Operators can use these digital twins to run time-based scenarios and queries that can predict future equipment states and potential failures. Subject matter experts from the operator’s organization guide the development and fine-tuning of rules and responses to incidents identified by the system. Based on this feedback, the system becomes progressively smarter and over time can automatically perform actions to mitigate possible failures or safety issues.

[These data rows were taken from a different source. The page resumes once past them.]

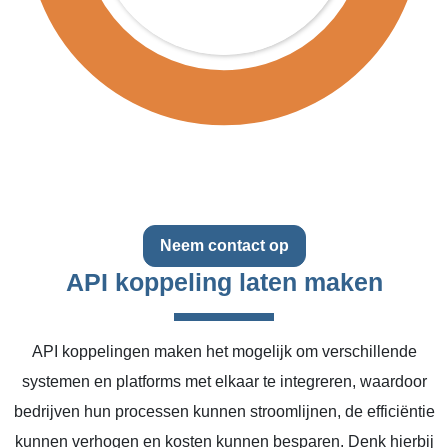
Neem contact op
API koppeling laten maken
API koppelingen maken het mogelijk om verschillende
systemen en platforms met elkaar te integreren, waardoor
bedrijven hun processen kunnen stroomlijnen, de efficiëntie
kunnen verhogen en kosten kunnen besparen. Denk hierbij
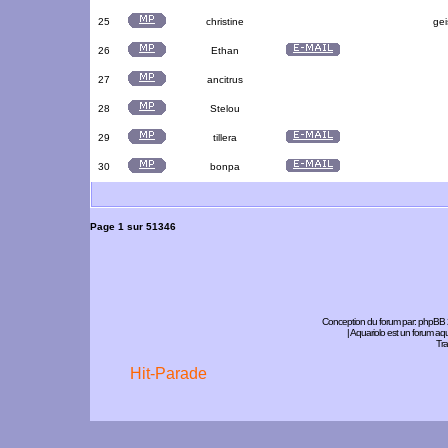
25
christine
gei
26
Ethan
27
ancitrus
28
Stelou
29
tillera
30
bonpa
Page
1
sur
51346
Conception du forum par:
phpBB
| Aquariolo est un forum a
Tra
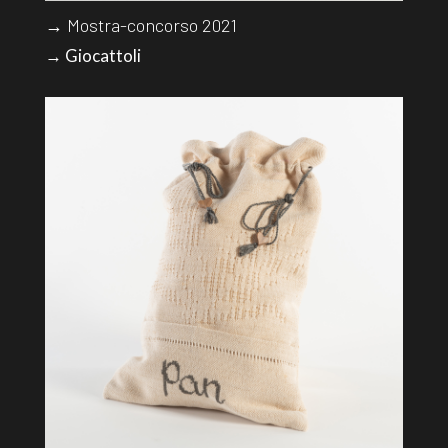
→ Mostra-concorso 2021
→ Giocattoli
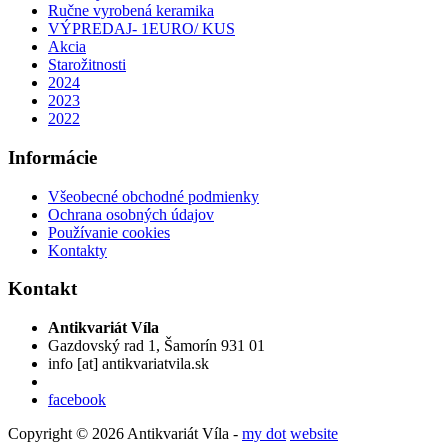
Ručne vyrobená keramika
VÝPREDAJ- 1EURO/ KUS
Akcia
Starožitnosti
2024
2023
2022
Informácie
Všeobecné obchodné podmienky
Ochrana osobných údajov
Používanie cookies
Kontakty
Kontakt
Antikvariát Víla
Gazdovský rad 1, Šamorín 931 01
info
[at]
antikvariatvila.sk
facebook
Copyright © 2026 Antikvariát Víla -
my dot
website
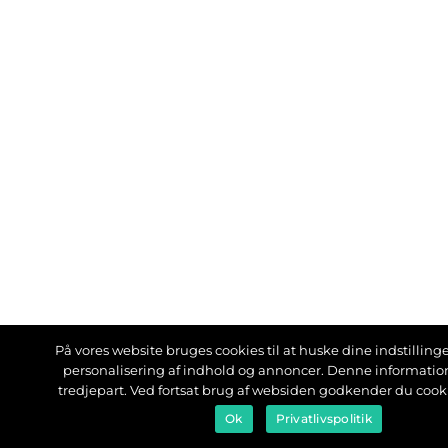
På vores website bruges cookies til at huske dine indstillinger
personalisering af indhold og annoncer. Denne informati
tredjepart. Ved fortsat brug af websiden godkender du cook
Ok
Privatlivspolitik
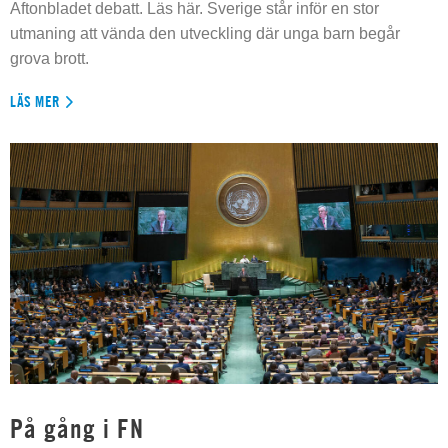
Aftonbladet debatt. Läs här. Sverige står inför en stor
utmaning att vända den utveckling där unga barn begår
grova brott.
LÄS MER
På gång i FN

But this still leaves the dual problems of network connectivity with remote assets and storage of massive amounts of data—much of which is simply data indicating normal conditions. These issues can be solved with a hybrid approach that uses a combination of cloud and edge analytics, tapping processing power that is likely already available on connected equipment to perform analytics locally to determine what data can be discarded and what gets forwarded for further processing in the cloud. In this way, operators can collect and manage data from vast populations of devices at disparate sites and sift through everything in order to optimize maintenance and repair processes.

The result is greater accuracy without the cost burdens of transmitting and storing massive amounts of ultimately irrelevant data.

Keeping profits flowing

Midstream operators can achieve greater productivity and virtually eliminate unplanned downtime by adopting an IIoT solution that can effectively use all their connected equipment data in conjunction with existing operational and enterprise applications. By looking at their maintenance and repair operations holistically and moving toward a more proactive maintenance model, operators can streamline maintenance and repair workflows while realizing greater overall benefit from data they’re already collecting.

A well-designed IIoT solution—developed with guidance from operators’ subject matter experts—can harness data to better predict asset failure, diagnose root causes more effectively, troubleshoot issues more efficiently, automate corrective actions for safety and continued operation, and maintain equipment based on actual condition and environmental factors. And by implementing a system that uses both edge and cloud-based analytics, operators can overcome connectivity and bandwidth obstacles to implement these enhancements across large asset populations in remote locations.

The result is an IIoT solution that delivers tangible benefits for dramatically better business operations.

Dave McCarthy is senior director of products at Bsquare Corp.